19 September 2011
Fearless musos bend the rules
by Simon Plant
original link
THE cellist likes old-style rap and early jazz, the pianist is into indie rock and the flautist calls himself a classical music geek.
"Yeah, we're such different people," says "the geek", Tim Munro.
But if members of Chicago-based sextet eighth blackbird "fight and argue" over repertoire, they always know when something isn't working. As Munro puts it: "We throw a lot of things at the wall and some things stick and some things don't".
See what sticks tomorrow when eighth blackbird plays at the Australian National Academy of Music (ANAM).
This Grammy award-winning ensemble - which combines the finesse of a string quartet with the energy of a rock band - is tackling new music by composers whose names may not be familiar (Mazzoli, Hartke and Ledger).
Munro promises "we will come together and play as if our lives depended on it".
"That's how it's gotta be. Some performers are so obsessed with sounding pretty; they lose sight of the ultimate goal, which is communicating emotion," he says.
Brisbane-born Munro is the sole Aussie in eighth blackbird. Band mates Michael Maccaferri (clarinet), Yvonne Lam (violin/ viola), Nicholas Photinos (cello), Lisa Kaplan (piano) and Matthew Duvall (percussion) hail from North America.

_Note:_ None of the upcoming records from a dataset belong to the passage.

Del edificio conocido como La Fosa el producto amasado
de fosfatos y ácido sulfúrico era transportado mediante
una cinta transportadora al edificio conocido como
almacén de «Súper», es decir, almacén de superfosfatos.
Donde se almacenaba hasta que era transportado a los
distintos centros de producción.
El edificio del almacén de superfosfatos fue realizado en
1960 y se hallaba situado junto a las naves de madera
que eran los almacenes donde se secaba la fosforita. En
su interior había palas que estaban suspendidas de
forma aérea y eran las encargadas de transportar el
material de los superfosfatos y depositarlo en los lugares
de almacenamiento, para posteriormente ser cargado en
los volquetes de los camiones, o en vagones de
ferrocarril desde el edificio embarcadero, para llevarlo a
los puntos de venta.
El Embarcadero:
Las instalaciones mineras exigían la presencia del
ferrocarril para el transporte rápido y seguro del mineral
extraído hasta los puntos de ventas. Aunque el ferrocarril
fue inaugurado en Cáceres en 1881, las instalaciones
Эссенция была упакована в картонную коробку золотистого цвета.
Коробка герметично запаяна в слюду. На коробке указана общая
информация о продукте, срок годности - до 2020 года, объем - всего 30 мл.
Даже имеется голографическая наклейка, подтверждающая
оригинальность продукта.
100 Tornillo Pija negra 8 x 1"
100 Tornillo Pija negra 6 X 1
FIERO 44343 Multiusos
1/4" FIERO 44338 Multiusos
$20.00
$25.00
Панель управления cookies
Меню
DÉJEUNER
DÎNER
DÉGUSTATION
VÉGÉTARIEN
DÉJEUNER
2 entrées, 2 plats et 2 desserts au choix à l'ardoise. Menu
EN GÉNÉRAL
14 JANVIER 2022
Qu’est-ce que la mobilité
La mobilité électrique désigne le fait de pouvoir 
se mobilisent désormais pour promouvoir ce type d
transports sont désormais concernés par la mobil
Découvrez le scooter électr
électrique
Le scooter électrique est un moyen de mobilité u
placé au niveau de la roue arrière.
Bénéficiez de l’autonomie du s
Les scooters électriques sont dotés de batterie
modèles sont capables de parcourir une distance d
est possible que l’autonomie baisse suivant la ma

But their ANAM gig - featuring musicians of the academy - is the first of two visits Down Under. Next April eighth blackbird join the Melbourne Symphony Orchestra for the company's 2012 Metropolis New Music Festival.
Munro says the three-program festival will be "a journey across contemporary American music ... a sort of high, classical, snooty version of a road trip. We're not doing country and western or blues".
Not that eighth blackbird would be averse to exploring those sonic corners.
As Munro says: "We're all classically trained, we've sweated over our scales, but what we're doing now is using that in the service of music that comes from many different universes."